* [To do]: Search the records for the string "Buitenspiegels" and copy every line in which it appears.

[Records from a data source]
====

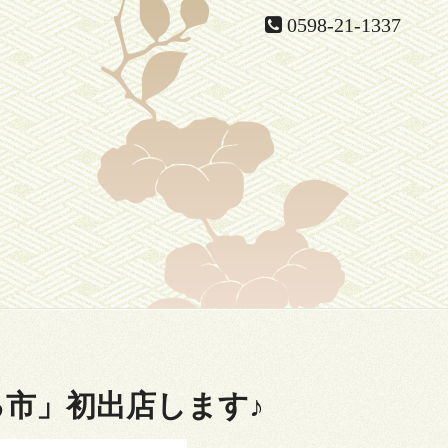
0598-21-1337
市」初出店します♪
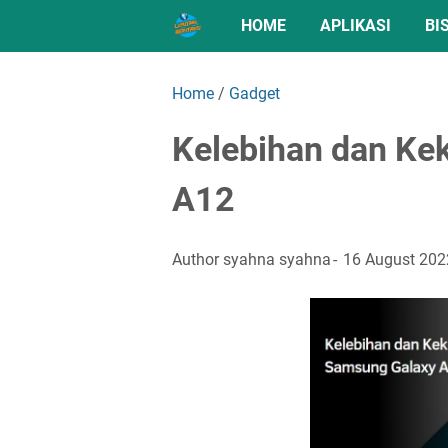
HOME
APLIKASI
BI
Home
/
Gadget
Kelebihan dan Ke
A12
Author
syahna syahna
16 August 202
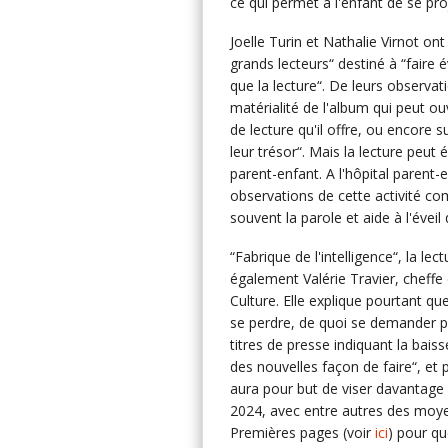
ce qui permet à l'enfant de se proj
Joelle Turin et Nathalie Virnot ont
grands lecteurs“ destiné à “faire é
que la lecture“. De leurs observat
matérialité de l'album qui peut o
de lecture qu'il offre, ou encore s
leur trésor“. Mais la lecture peut
parent-enfant. A l'hôpital parent
observations de cette activité co
souvent la parole et aide à l'éveil
“Fabrique de l'intelligence“, la lec
également Valérie Travier, cheffe 
Culture. Elle explique pourtant qu
se perdre, de quoi se demander par
titres de presse indiquant la baiss
des nouvelles façon de faire“, et 
aura pour but de viser davantage 
2024, avec entre autres des moyen
Premières pages (voir
ici
) pour qu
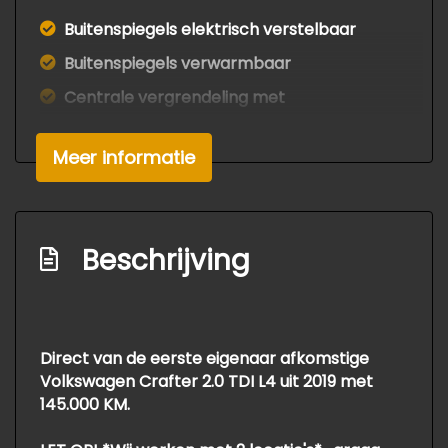
Buitenspiegels elektrisch verstelbaar
Buitenspiegels verwarmbaar
Centrale vergrendeling met
afstandsbediening
Getint warmtewerend glas
Meer informatie
Warmtewerend glas
Zijschuifdeur rechts
Beschrijving
Interieur
Airco
Armsteun voor
Direct van de eerste eigenaar afkomstige
Bestuurdersstoel in hoogte verstelbaar
Volkswagen Crafter 2.0 TDI L4 uit 2019 met
145.000 KM.
Elektrische ramen voor
Lendesteun(en) verstelbaar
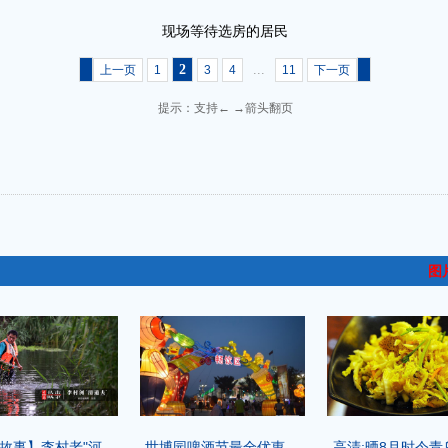
现场等待选房的居民
2
...
上一页
1
3
4
11
下一页
提示：支持← →箭头翻页
图
故事】李村老"河...
世博园啤酒节最全优惠 ...
高清:晒8月时令青岛菜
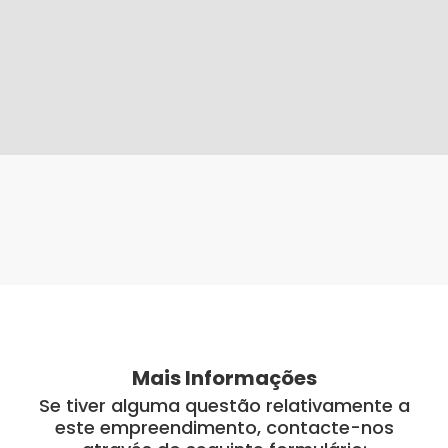
Mais Informações
Se tiver alguma questão relativamente a
este empreendimento, contacte-nos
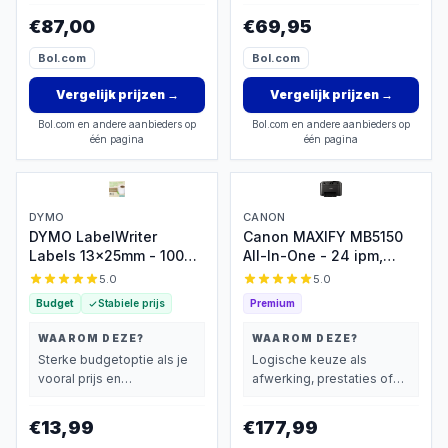
€87,00
€69,95
Bol.com
Bol.com
Vergelijk prijzen
→
Vergelijk prijzen
→
Bol.com en andere aanbieders op
Bol.com en andere aanbieders op
één pagina
één pagina
DYMO
CANON
DYMO LabelWriter
Canon MAXIFY MB5150
Labels 13x25mm - 1000
All-In-One - 24 ipm,
etiketten zonder inkt
netwerk-klaar
5.0
5.0
Budget
Stabiele prijs
Premium
WAAROM DEZE?
WAAROM DEZE?
Sterke budgetoptie als je
Logische keuze als
vooral prijs en
afwerking, prestaties of
basisprestaties belangrijk
extra functies zwaarder
vindt.
wegen dan prijs.
€13,99
€177,99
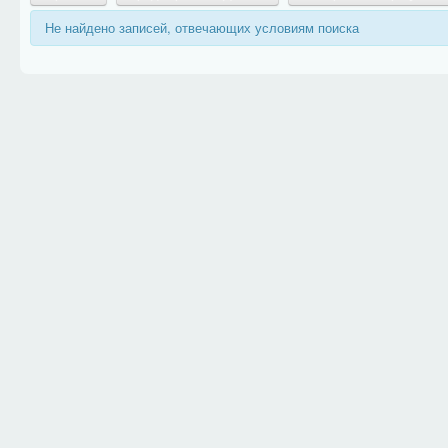
Не найдено записей, отвечающих условиям поиска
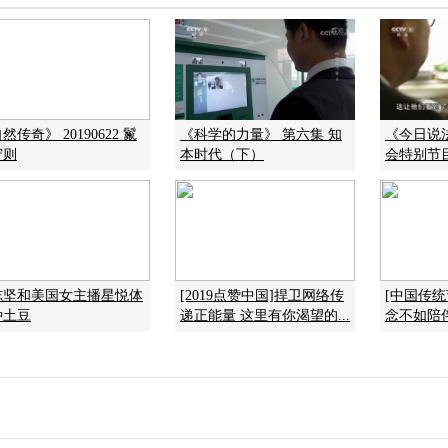
然传奇》 20190622 鬣
《科学的力量》 第六集 知
《今日说法》
守则
本时代（下）
会特别节
志坚和美国女主播星悦体
[2019点赞中国]捍卫网络传
[中国传
种土豆
递正能量 这里有你渴望的...
念不如陪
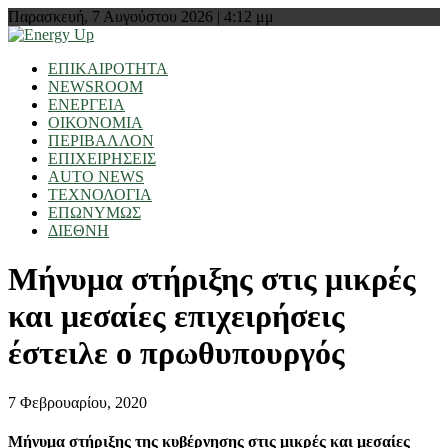
Παρασκευή, 7 Αυγούστου 2026 | 4:12 μμ
ΕΠΙΚΑΙΡΟΤΗΤΑ
NEWSROOM
ΕΝΕΡΓΕΙΑ
ΟΙΚΟΝΟΜΙΑ
ΠΕΡΙΒΑΛΛΟΝ
ΕΠΙΧΕΙΡΗΣΕΙΣ
AUTO NEWS
ΤΕΧΝΟΛΟΓΙΑ
ΕΠΩΝΥΜΩΣ
ΔΙΕΘΝΗ
Μήνυμα στήριξης στις μικρές
και μεσαίες επιχειρήσεις
έστειλε ο πρωθυπουργός
7 Φεβρουαρίου, 2020
Μήνυμα στήριξης της κυβέρνησης στις μικρές και μεσαίες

====

* [Answer for this exercise]:
Buitenspiegels elektrisch verstelbaar
Buitenspiegels verwarmbaar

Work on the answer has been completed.